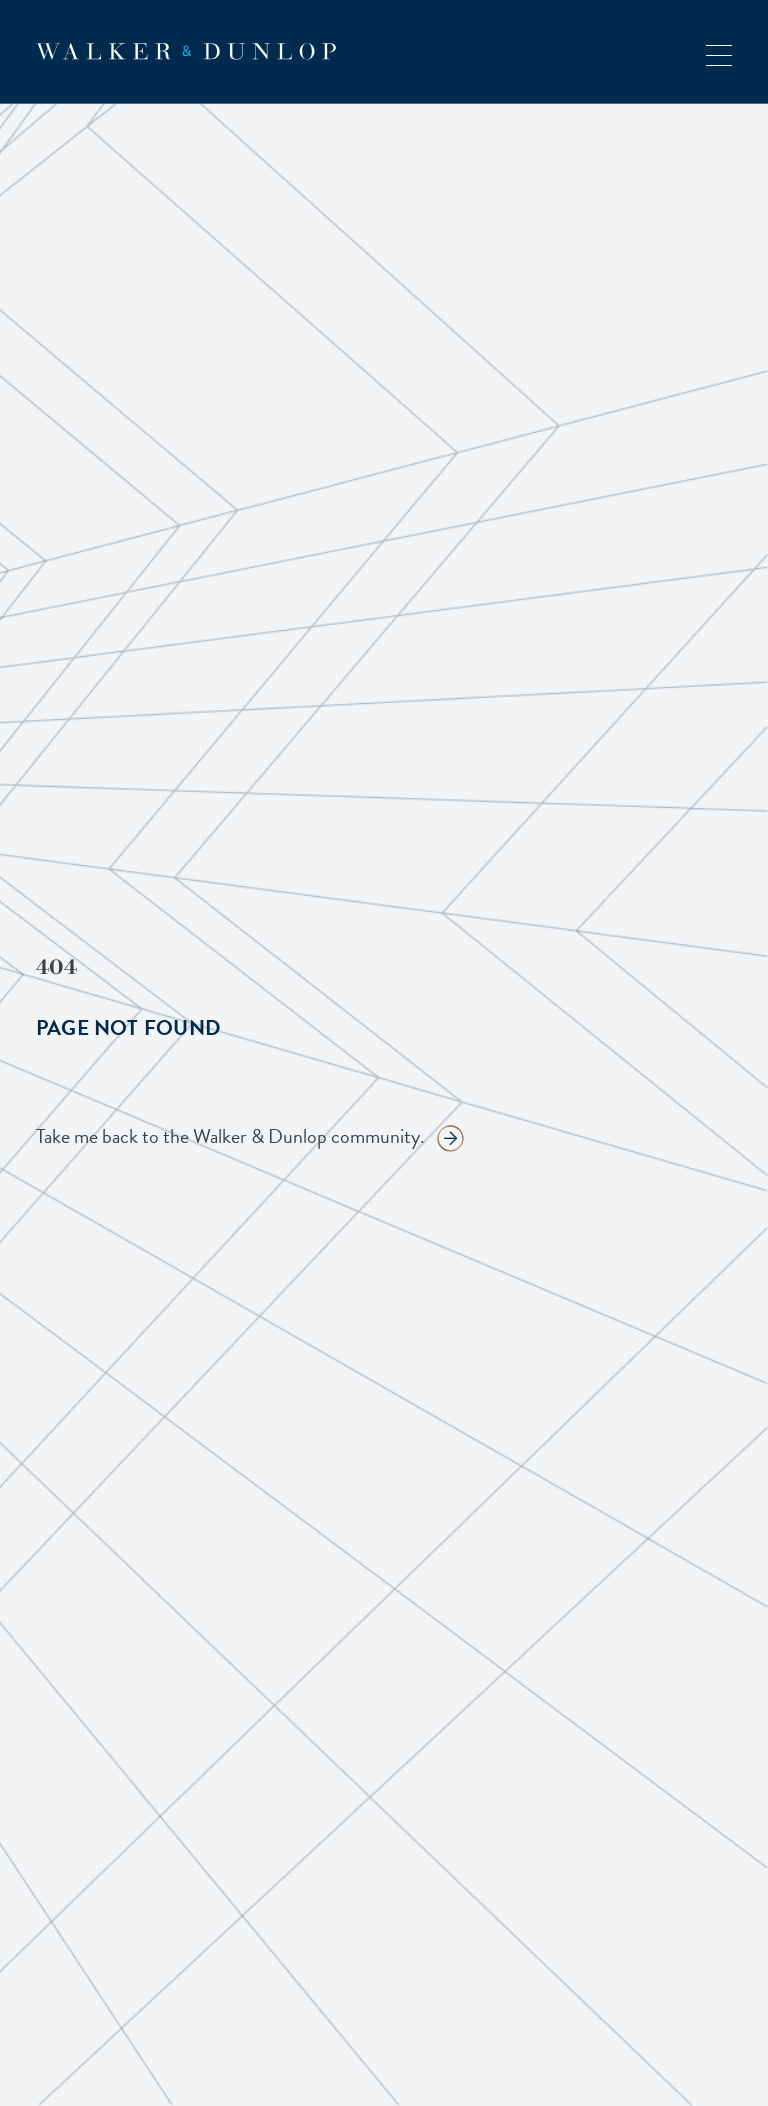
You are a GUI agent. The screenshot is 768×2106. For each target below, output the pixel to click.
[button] (719, 51)
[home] (186, 51)
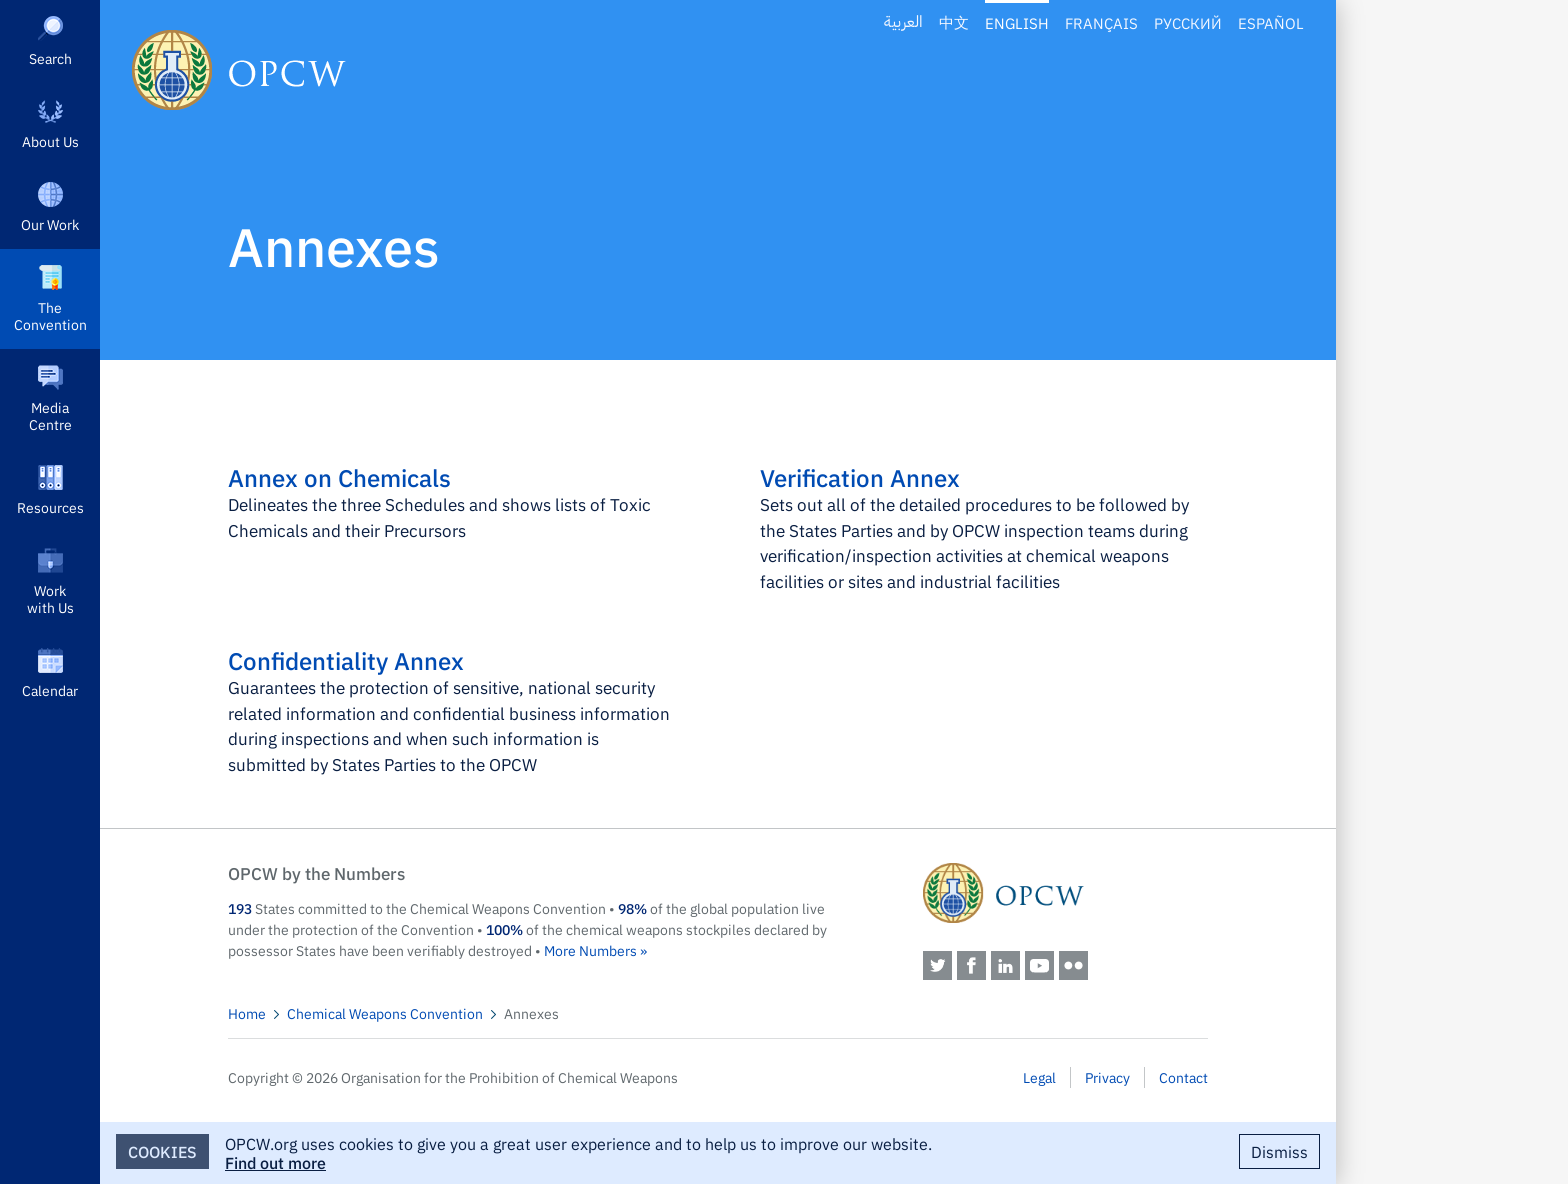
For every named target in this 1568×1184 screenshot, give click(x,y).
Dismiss (1279, 1151)
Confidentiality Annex (346, 660)
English (1017, 22)
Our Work (50, 224)
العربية (903, 22)
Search (50, 58)
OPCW (1065, 893)
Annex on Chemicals (339, 477)
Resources (50, 507)
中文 (954, 22)
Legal (1039, 1077)
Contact (1183, 1077)
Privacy (1107, 1077)
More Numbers (590, 950)
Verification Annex (860, 477)
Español (1271, 22)
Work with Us (50, 598)
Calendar (50, 690)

- _WHAT IS REQUIRED_
Return, word for word, every line from the line with "More Numbers (590, 950)" to the final line of the data.

- _EXERCISE ANSWER_
More Numbers (590, 950)
Verification Annex (860, 477)
Español (1271, 22)
Work with Us (50, 598)
Calendar (50, 690)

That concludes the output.